-
Notifications
You must be signed in to change notification settings - Fork 22
Definition of identity
Badread defines identity the same way as BLAST does: the number of matching bases over the length of the alignment. Take this example of a 24 bp read which originated from a 24 bp fragment of DNA. The read has 3 errors: one deletion, one substitution and one insertion. This read's identity is 22 / 25 = 88%. Note that the denominator is the not the length of the read but rather the length of the alignment.

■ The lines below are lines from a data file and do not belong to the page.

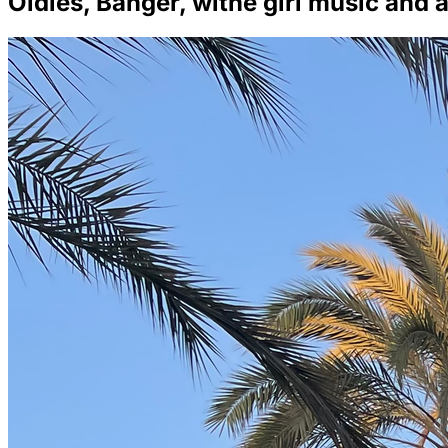
Oldies, Banger, withe girl music and a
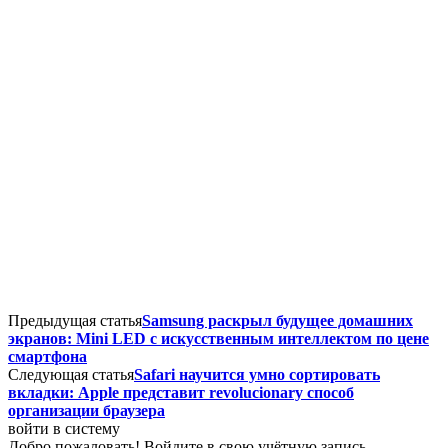
Предыдущая статья
Samsung раскрыл будущее домашних
экранов: Mini LED с искусственным интеллектом по цене
смартфона
Следующая статья
Safari научится умно сортировать
вкладки: Apple представит revolucionary способ
организации браузера
войти в систему
Добро пожаловать! Войдите в свою учётную запись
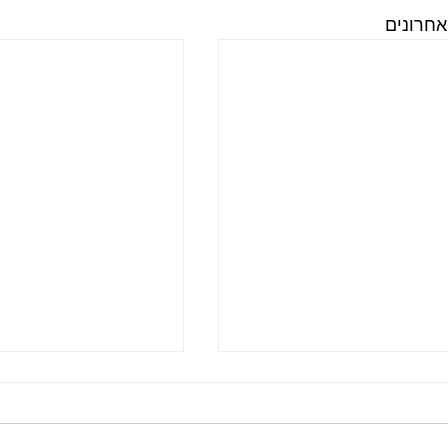
אחרונים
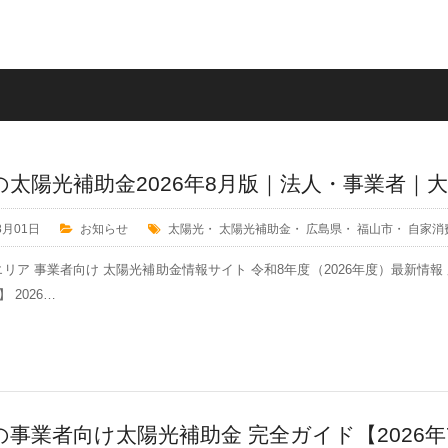
の太陽光補助金2026年8月版｜法人・事業者｜
8月01日
お知らせ
太陽光
・
太陽光補助金
・
広島県
・
福山市
・
自家消
リア 事業者向け 太陽光補助金情報サイト 令和8年度（2026年度）最新情
 2026…
の事業者向け太陽光補助金 完全ガイド【2026年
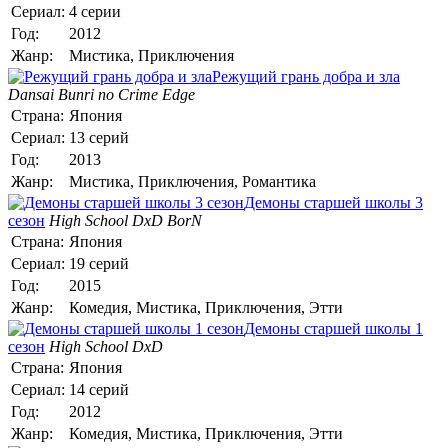
Сериал:
4 серии
Год:
2012
Жанр:
Мистика, Приключения
Режущий грань добра и зла
Dansai Bunri no Crime Edge
Страна:
Япония
Сериал:
13 серий
Год:
2013
Жанр:
Мистика, Приключения, Романтика
Демоны старшей школы 3
сезон
High School DxD BorN
Страна:
Япония
Сериал:
19 серий
Год:
2015
Жанр:
Комедия, Мистика, Приключения, Этти
Демоны старшей школы 1
сезон
High School DxD
Страна:
Япония
Сериал:
14 серий
Год:
2012
Жанр:
Комедия, Мистика, Приключения, Этти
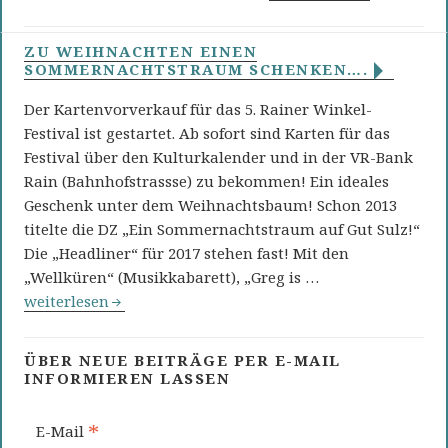
ZU WEIHNACHTEN EINEN
SOMMERNACHTSTRAUM SCHENKEN….
Der Kartenvorverkauf für das 5. Rainer Winkel-
Festival ist gestartet. Ab sofort sind Karten für das
Festival über den Kulturkalender und in der VR-Bank
Rain (Bahnhofstrassse) zu bekommen! Ein ideales
Geschenk unter dem Weihnachtsbaum! Schon 2013
titelte die DZ „Ein Sommernachtstraum auf Gut Sulz!“
Die „Headliner“ für 2017 stehen fast! Mit den
„Wellküren“ (Musikkabarett), „Greg is …
Zu Weihnachten einen Sommernachtstraum schenken….
weiterlesen
ÜBER NEUE BEITRÄGE PER E-MAIL
INFORMIEREN LASSEN
*
E-Mail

Read: ACGAC-CAGCAGTCGCGACTAGCTT
||||| |||||| || |||||||||
Original sequence: ACGACTCAGCAGACG-GACTAGCTT
You can read more on Heng Li's excellent blog post: On the definition of sequence identity.
Since DNA has only a 4 letter alphabet, two completely random sequences can typically align with >50% identity. As an example, here are two random sequences aligned to each other which match in 32 places over 59 alignment positions, giving an identity of 54%:
AAT-CGGCGCGTCCCGCGTTTCGGAAATTGA-C-ACTCTGACG-GTT---AGCACAG--
| | ||| | | | || || || | || | | | ||| | ||| || | ||
ATTACGG-GAG-C--GC-TTA-GGC--T-GAACTATTATGATGCGTTGCGAGAAAAGGA
This means that any read with less than about 60% identity is difficult to distinguish from random sequence.